High Performance Parallel Computing

Computational methods are growing increasingly important in many areas of science, and the solution to many problems depend on computers that are vastly faster and holds more memory than what a single high-end server can offer. Top supercomputers consist of more than hundred million processor cores working in parallel, and soon a top machine will host more than a billion processors. Programming such highly parallel computers is difficult, and ensuring both program correctness and high performance is non-trivial. In this class students will learn how computers are build, from the individual CPU and up to millions of processor cores. Students will learn to program high performance applications with both accelerators (GPUs), shared memory and explicit message passing paradigms. The theory is put in to practice through hands-on exercises, and students will learn to map algorithms to parallel architectures and how to decompose problems for parallel execution.
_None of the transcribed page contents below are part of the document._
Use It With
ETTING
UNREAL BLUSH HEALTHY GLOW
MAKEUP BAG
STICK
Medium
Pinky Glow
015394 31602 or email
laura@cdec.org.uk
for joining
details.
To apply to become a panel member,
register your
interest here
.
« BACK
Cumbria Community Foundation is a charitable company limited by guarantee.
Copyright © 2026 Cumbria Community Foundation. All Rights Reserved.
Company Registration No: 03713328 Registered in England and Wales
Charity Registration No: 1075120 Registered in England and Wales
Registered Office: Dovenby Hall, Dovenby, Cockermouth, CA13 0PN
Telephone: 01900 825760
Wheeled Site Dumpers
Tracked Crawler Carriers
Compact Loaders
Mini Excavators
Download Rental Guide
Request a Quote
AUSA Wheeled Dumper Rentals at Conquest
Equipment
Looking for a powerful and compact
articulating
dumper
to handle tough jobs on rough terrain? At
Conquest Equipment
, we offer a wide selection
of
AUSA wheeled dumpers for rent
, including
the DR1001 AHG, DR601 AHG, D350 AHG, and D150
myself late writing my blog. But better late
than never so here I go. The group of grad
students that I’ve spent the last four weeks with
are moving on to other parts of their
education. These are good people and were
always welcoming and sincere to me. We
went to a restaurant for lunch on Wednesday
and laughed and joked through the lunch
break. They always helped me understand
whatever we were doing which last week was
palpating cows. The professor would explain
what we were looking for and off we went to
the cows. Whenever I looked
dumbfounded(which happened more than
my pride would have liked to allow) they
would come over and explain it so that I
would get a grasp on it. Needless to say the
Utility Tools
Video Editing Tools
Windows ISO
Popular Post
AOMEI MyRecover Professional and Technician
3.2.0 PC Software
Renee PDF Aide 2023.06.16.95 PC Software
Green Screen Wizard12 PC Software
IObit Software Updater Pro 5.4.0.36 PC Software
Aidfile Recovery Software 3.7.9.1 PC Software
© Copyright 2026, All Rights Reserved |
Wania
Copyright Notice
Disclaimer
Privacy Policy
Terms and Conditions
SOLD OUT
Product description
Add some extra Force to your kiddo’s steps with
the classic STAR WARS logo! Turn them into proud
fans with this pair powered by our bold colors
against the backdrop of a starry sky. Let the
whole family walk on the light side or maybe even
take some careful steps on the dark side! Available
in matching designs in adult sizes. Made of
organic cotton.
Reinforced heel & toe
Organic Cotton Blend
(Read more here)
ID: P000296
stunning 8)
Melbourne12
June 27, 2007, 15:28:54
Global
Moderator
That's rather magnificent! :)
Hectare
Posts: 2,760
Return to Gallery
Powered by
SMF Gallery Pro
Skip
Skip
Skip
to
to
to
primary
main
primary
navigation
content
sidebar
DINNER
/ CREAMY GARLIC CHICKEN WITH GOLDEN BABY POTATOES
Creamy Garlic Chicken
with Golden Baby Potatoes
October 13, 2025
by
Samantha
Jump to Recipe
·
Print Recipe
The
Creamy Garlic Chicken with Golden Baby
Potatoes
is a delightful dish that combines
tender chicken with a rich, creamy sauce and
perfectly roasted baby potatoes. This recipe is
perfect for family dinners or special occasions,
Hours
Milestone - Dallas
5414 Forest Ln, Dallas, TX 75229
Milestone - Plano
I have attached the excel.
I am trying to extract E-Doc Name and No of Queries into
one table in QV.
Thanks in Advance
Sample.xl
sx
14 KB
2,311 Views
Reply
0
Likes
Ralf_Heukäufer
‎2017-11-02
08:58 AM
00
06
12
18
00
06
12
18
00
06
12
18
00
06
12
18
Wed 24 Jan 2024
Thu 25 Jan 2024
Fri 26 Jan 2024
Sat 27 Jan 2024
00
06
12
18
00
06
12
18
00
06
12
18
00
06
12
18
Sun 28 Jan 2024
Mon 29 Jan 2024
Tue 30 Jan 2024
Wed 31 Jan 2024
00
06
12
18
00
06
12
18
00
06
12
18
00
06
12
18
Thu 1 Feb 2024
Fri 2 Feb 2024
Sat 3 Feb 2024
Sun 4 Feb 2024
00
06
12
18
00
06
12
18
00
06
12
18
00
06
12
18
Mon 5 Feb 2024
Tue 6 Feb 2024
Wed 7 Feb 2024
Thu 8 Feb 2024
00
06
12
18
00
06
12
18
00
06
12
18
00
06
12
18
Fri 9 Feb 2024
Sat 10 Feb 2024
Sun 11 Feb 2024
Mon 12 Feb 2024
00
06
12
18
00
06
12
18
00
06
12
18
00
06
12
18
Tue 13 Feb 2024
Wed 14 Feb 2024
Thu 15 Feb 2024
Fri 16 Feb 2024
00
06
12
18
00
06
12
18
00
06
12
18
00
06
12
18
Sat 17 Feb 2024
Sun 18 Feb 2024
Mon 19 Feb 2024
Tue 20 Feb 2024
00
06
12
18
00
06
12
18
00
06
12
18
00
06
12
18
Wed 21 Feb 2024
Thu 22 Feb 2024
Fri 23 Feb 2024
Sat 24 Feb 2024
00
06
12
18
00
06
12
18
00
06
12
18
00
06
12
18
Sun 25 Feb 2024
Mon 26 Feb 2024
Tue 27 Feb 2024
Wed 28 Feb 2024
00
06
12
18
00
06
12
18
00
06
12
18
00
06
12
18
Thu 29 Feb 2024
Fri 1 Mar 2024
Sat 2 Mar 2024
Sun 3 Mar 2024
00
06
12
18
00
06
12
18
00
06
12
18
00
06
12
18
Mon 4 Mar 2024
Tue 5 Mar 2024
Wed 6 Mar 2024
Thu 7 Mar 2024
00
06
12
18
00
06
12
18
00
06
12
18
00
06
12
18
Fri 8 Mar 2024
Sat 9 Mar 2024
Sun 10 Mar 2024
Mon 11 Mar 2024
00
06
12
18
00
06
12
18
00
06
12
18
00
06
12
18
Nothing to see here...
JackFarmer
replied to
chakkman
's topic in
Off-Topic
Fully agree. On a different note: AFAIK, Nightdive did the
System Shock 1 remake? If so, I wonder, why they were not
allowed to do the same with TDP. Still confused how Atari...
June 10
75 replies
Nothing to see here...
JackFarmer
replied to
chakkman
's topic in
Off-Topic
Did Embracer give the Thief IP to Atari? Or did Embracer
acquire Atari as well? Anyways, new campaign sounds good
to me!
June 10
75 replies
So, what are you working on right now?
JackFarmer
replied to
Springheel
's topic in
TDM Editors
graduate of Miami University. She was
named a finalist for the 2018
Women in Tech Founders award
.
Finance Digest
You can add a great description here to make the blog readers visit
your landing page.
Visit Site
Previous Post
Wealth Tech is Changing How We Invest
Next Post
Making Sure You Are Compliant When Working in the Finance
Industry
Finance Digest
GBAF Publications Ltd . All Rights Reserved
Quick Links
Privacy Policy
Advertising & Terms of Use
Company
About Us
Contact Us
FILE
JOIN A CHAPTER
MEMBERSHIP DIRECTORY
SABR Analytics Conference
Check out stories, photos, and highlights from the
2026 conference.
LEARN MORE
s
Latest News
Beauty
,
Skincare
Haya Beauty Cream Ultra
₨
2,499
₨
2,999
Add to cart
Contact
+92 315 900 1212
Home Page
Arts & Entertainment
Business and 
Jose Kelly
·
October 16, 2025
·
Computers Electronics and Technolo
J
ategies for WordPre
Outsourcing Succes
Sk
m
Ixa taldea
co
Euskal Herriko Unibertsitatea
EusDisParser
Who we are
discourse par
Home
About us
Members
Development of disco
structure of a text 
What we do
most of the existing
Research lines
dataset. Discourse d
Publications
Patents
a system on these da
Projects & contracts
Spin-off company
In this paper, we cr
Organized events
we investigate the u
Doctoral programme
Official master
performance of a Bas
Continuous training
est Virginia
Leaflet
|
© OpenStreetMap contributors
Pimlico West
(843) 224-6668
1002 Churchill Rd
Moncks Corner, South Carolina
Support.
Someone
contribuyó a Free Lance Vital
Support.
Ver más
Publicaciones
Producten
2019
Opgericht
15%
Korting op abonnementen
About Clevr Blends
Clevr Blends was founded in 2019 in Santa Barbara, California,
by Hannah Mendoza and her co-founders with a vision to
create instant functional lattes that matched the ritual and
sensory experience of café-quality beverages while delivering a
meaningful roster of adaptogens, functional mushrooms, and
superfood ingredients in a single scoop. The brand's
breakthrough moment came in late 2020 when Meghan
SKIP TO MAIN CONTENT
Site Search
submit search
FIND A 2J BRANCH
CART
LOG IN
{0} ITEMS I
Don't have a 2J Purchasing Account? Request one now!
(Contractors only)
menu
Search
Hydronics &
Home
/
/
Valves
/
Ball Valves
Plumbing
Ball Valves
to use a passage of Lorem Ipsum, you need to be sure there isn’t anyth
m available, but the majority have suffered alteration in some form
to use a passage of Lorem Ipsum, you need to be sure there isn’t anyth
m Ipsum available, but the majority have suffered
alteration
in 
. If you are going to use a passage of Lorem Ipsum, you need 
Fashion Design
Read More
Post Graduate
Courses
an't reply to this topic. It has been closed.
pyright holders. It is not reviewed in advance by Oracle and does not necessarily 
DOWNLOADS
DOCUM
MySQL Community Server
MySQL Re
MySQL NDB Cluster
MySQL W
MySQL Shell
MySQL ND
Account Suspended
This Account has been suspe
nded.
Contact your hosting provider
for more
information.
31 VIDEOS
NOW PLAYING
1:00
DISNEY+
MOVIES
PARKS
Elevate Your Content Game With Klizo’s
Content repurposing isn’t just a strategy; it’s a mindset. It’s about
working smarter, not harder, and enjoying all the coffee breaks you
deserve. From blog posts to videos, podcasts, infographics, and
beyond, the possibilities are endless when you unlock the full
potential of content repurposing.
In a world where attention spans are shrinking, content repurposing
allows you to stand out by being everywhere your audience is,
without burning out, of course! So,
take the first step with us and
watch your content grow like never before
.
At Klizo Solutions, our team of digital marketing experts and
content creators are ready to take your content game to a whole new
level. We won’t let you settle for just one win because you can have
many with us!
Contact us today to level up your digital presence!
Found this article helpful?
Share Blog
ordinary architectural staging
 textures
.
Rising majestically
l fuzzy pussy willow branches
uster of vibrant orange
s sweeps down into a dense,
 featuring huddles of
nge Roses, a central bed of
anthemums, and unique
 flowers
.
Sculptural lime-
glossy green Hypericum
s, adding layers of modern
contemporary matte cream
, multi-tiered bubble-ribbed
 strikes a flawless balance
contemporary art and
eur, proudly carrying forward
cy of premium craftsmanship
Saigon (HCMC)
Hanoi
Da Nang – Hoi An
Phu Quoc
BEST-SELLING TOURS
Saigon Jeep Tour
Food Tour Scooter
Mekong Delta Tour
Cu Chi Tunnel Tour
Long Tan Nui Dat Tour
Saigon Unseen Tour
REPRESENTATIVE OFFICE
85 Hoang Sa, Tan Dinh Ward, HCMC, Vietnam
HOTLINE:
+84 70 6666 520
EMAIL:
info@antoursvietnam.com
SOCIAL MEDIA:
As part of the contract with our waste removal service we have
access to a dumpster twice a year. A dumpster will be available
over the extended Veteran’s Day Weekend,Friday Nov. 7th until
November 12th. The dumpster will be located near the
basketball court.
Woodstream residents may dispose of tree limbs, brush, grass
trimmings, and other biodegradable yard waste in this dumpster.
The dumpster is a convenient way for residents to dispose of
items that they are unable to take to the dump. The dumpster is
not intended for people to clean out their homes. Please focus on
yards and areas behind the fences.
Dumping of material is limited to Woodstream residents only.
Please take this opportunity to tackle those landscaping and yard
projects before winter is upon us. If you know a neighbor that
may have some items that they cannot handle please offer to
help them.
We will use the ERDA MODI cluster to execute the programs on a real high performance computing infrastructure and evaluate both performance, scalability and correctness of the programs. The hands-on exercises use examples from astrophysics, biophysics, geophysics, high-energy physics, and solid-state physics. The numerical methods for each week are chosen to be well-suited to each parallel architecture. During the exercises we will each week introduce a new tool, such as debuggers, profilers, and parallel correctness checkers, to aid in the development of high performing programs.

We will use C++ as the course language, and small python programs for visualizing the data. The first week is dedicated to introducing C++ and general programming.